Di hari itu para filsuf,
ahli ilmu mantiq, dan ahli hukum berkumpul di istana untuk menginterogasi
Nasruddin. Perkara Nasruddin telah dianggap sebagai sebuah kasus yang amat
serius. Persoalannya adalah Nasruddin seringkali datang ke berbagai tempat
meneriakkan satu khutbah yang sama.
Dalam khutbahnya itu ia
menyebut orang-orang berilmu, seperti para filsuf, sebagai mereka yang bodoh,
kebingungan, dan tak bisa mengambil keputusan. Tentu saja, ceramah Nasruddin
ini dianggap subversif dan mengganggu ketertiban negara. Singkat cerita, mereka
yang merasa tersinggung meminta Raja untuk mengadili Nasruddin.

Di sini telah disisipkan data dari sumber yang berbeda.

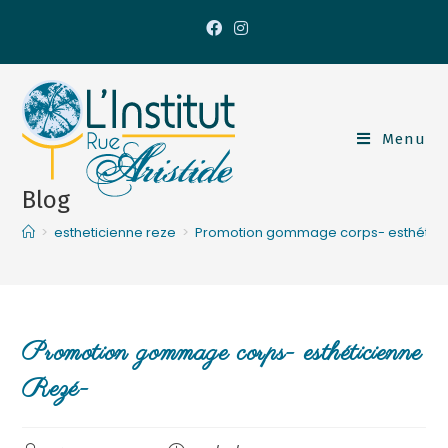
Menu
Blog
>
estheticienne reze
>
Promotion gommage corps- esthétici
Promotion gommage corps- esthéticienne
Rezé-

Kemudian digelarlah sebuah
pengadilan dengan Nasruddin sebagai terdakwa tunggal. “Hai Nasruddin,” kata
Raja, “kau mendapat giliran untuk bicara terlebih dahulu.” Nasruddin lalu
meminta agar dibawakan beberapa lembar kertas dan pena. Setelah itu ia berkata,
“Tolong bagikan kepada para pakar yang ada di ruangan ini, masing-masing
secarik kertas dan sebilah pena.”
Setelah setiap orang pakar
mendapatkan kertas dan pena, Nasruddin berkata lagi, “Aku mohon kepada setiap
ahli untuk menuliskan di atas kertas itu jawaban untuk pertanyaan ini; Apa yang
disebut dengan roti?” Setiap cerdik cendekia yang ada di tempat itu lalu
menuliskan apa yang mereka ketahui tentang roti.
Jawaban para pakar itu
lalu dikumpulkan dan diserahkan kepada Raja. Raja pun membacanya satu demi
satu.
Orang bijak pertama
menulis, “Roti adalah sebuah makanan.” Si bijak kedua menjawab, “Roti adalah
tepung bercampur dengan air.” Si bijak ketiga menulis, “Roti adalah karunia
Tuhan.” Si bijak selanjutnya menjawab, “Roti adalah terigu yang telah dimasak.”
Orang berikutnya menulis: “Roti merupakan makanan bergizi.”
Demikian seterusnya.
Setiap orang yang terkenal pandai itu, menulis jawaban yang berbeda-beda,
masing-masing bergantung pada pemaknaan mereka akan sebuah roti. Salah seorang
dari mereka bahkan menulis, “Tak ada seorang pun yang tahu sebenarnya apa yang
dimaksud dengan roti.”
Setelah mendengar semua
jawaban itu, Nasruddin berkata kepada sang Raja, “Ketika mereka dapat
menentukan apa yang disebut sebagai roti, barulah mereka bisa menentukan
hal-hal selain roti. Misalnya, menentukan apakah khotbahku benar atau tidak.”